This summer and upcoming fall semester is going to be a tough one for all rising seniors. In fact, as Mr. Wilson, YISS’s guidance counselor, described it, senior year is “a sprint that only gets faster.” This in mind, Mr. Wilson was kind enough to provide all rising seniors and underclassmen with advice on how to deal with the stress of senior year.

Originally from Philadelphia, Mr. Wilson attended the University of Michigan with a degree in Psychology, then continued on to receive his Masters in Counseling at Lehigh University. After graduating, he initially moved to ICS (now YISS) as a teacher but has since been counseling for the last 11 years. Mr. Wilson currently serves on the Executive Board for the International Association of College Admission Counseling as well as the Delegate to the National Association of College Admission Counseling.  He is also active locally as the Director of College Counseling for the Korea International School Counselor Association.  He is married and a proud father of 3 boys.


Note: Responses have been edited for length and clarity


Q: What do you think is the most important aspect of the college admissions process?

A: I would say the most important part is that [the process] helps students identify who they truly are. You can’t go through the process without the toil and refining fire of trying to find out who you are. That’s ultimately what the colleges want to see, right? Colleges don’t get the chance to meet you in person, they don’t get the chance to hang out with you every day. So they get 20 minutes to read your application, maybe more, maybe less, but ultimately what they want to get out of it is “are you a good fit for our school?” They want to know exactly who you are, all the best parts of you: the grades, the extracurriculars, but also the personality. The digging deep is what the college admissions process does, and then my challenge is to make sure the students are a great match and fit with the institutions themselves.


Q: How do you manage to get to know students and write recommendations for everyone?

A: I try to meet with them individually as much as possible, make those meetings count. I meet with them several times throughout the course of the year, which is challenging because I’m in charge of the entire junior and senior class. Other than my interactions in [my] office, in 1 on 1 meetings, the other way to try to get to know them is interacting with them outside of the office. So whether that’s through random conversations in the hallways, times in the cafeteria. But more than that, seeing them in their elements, at concerts, at athletic events, at debate competitions, seeing them there. Another part, although it sounds a bit creepy, is researching them, studying them, talking to their parents, teachers, classmates. All that put together gives me a pretty good idea of who they are.

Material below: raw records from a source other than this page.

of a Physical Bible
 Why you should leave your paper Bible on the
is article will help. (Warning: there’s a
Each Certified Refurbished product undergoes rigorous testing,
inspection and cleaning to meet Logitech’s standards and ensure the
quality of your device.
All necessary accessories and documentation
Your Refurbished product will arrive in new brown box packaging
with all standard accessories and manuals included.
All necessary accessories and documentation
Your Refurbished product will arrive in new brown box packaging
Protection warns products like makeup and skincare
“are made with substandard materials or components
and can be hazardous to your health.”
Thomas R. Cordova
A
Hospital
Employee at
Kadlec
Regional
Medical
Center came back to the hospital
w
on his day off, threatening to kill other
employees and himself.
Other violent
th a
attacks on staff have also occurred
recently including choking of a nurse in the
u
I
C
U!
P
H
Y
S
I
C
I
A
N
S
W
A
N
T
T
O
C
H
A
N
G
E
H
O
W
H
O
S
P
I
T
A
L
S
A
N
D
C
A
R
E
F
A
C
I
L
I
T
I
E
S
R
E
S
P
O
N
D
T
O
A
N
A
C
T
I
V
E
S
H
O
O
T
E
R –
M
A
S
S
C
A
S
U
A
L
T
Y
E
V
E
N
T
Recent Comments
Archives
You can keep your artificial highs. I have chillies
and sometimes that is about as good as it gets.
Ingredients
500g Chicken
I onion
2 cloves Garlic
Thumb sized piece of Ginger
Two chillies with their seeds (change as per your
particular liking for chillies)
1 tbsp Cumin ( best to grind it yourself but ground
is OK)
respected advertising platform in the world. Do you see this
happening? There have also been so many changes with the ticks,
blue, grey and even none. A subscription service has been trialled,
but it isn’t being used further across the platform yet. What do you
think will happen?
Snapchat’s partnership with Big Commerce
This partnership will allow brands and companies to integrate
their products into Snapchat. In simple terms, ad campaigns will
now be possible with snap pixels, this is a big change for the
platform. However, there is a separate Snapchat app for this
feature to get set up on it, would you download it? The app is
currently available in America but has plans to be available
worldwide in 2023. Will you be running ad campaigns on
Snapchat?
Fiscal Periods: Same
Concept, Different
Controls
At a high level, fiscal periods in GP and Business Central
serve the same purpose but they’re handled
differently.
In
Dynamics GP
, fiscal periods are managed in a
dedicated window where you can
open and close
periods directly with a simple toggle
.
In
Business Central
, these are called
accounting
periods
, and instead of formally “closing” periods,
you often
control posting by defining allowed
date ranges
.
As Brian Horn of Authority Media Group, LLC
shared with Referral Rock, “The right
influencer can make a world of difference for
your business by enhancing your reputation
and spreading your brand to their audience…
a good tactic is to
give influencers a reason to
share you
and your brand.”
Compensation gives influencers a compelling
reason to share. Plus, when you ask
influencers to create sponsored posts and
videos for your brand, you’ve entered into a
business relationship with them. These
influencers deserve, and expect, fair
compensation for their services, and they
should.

Q: Are there any common characteristics among students going to their top schools?

A: Nowadays, colleges are wanting students that are intelligent, but what I see happening more and more that is helping filter the great from the excellent, is what I call the “what else?” factor. So, you’re smart, have good grades, have a good SAT – what else? It’s when students have a “what else” that is very clear and is in sync with their passions and interests that you see them going to good colleges.


Q: What is the most important thing students should be keeping up in their junior year besides GPA?

A: I think juniors need to start developing their endurance. Senior year first semester is extremely exhausting. You start out senior year with a sprint that only progressively gets faster. I heard that told to me by a former faculty member of mine, but it really is true. You have to hit the ground running, but it’s a short marathon: four months, very compact, very intense, but you have to have the endurance. You have very few breaks to breathe, and when you do breathe, you have to know how to. I say figuring out good work habits and time management is one of the major priorities that students should be focusing on.


Q: What are some common mistakes other seniors make that rising seniors should be taking note of?

A: Starting too late on their essays. The essay is singlehandedly the most important part of the college admissions process, and with that amount of weight for a single component of the application, you should be putting in a lot of time into it. Some seniors don’t know how to get started, so they wait. Regardless, constantly thinking about it from the start of second semester junior year and all throughout the summer is extremely important. Trying to figure out ways to prep for that earlier on, having a lot of different samples, is a good idea.